Une enquête est en cours après la mort de Maria Eduarda Rodrigues de Freitas, 21 ans, survenue samedi lors d'un saut de rope jump depuis le pont d'Esqueleto au Brésil. Les organisateurs, trois hommes, ont été interpellés suite à cet incident tragique où la victime a été projetée dans le vide sans que sa corde de sécurité ne soit correctement attachée.
Selon une déclaration faite par Le Parisien, la police a retrouvé la corde qui aurait dû stopper la chute de la jeune femme emmêlée sur le pont. Un témoin de l'accident a rapporté qu'aucun contrôle de sécurité n'avait été effectué avant que Maria effectue son saut, une omission gravissime dans une activité telle que celle-ci, où des vérifications sont normalement obligatoires.
Une corde restée sur le pont
Lors des interrogations, les trois organisateurs ont avoué ne pas se souvenir de qui était chargé de la sécurité le jour de l'accident.
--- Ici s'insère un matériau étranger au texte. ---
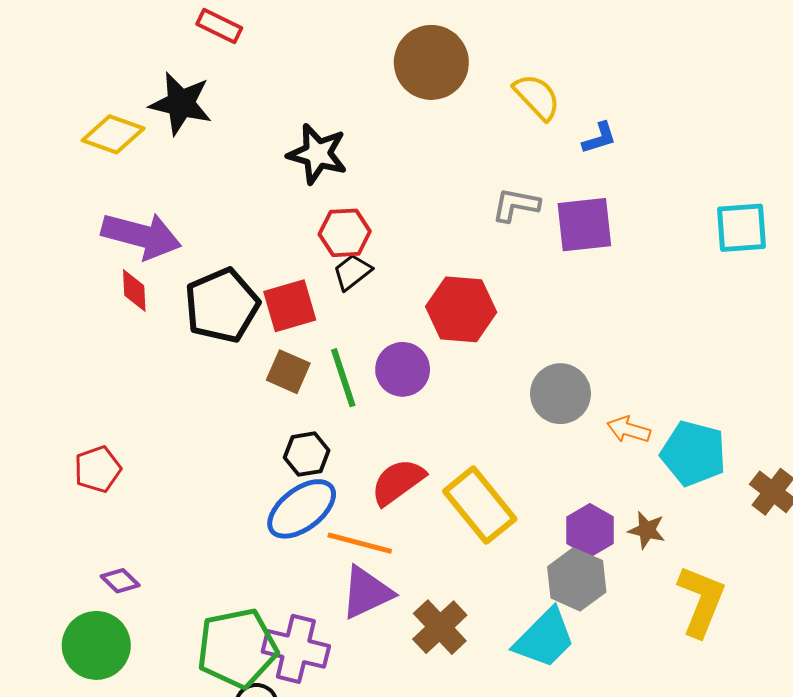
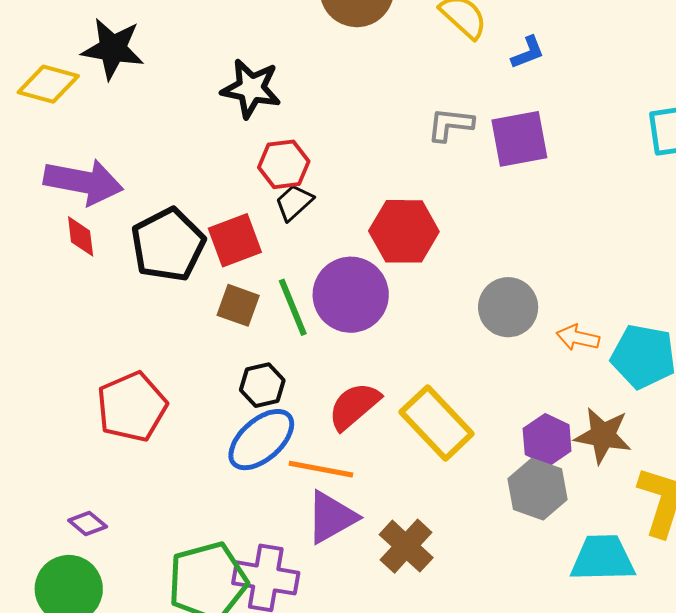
purple circle: (403, 369) -> (351, 295), size x1.4
red pentagon: (98, 469) -> (132, 407), moved, size x1.5
brown star: (647, 530) -> (603, 435), size x1.5
cyan trapezoid: (545, 638) -> (603, 558), moved, turned -132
D'après les enquêteurs, leur état de déroute illustre la gravité de la situation, notamment dans un domaine où la sécurité doit être primordiale.
"Un triste accident"
Les accusés, âgés de 27 à 42 ans et décrits comme des passionnés d'expériences extrêmes, ont déclaré à leur défense qu'ils n'avaient jamais été confrontés à un incident de cette gravité. Toutefois, les circonstances de la tragédie soulèvent de nombreuses questions, en particulier concernant le groupe qui s'est présenté sous le nom d'"Entre Cordas", une entité qui ne semble pas être enregistrée légalement.
Une activité sans autorisation
Il a également été révélé que ces organisateurs ne disposaient d'aucune autorisation pour réaliser des sauts sur ce pont. Malgré cette situation illégale, près de 100 personnes étaient présentes pour participer à l'événement. Un partenaire de la victime a été pris en charge par les secours après avoir été en état de choc, selon diverses sources.
Des responsabilités encore à établir
Au-delà de cet événement tragique, les questions persistent concernant l'entretien et la régulation du site. La mairie de Limeira a déjà alerté le gouvernement sur la nécessité de sécuriser cette zone, sans obtenir de réponse jusqu'ici. Le gouvernement fédéral, propriétaire du pont, a déclaré être prêt à coopérer avec les enquêteurs, alors que les investigations se poursuivent pour établir les circonstances précises de cet accident et toute responsabilité légale qui pourrait en découler.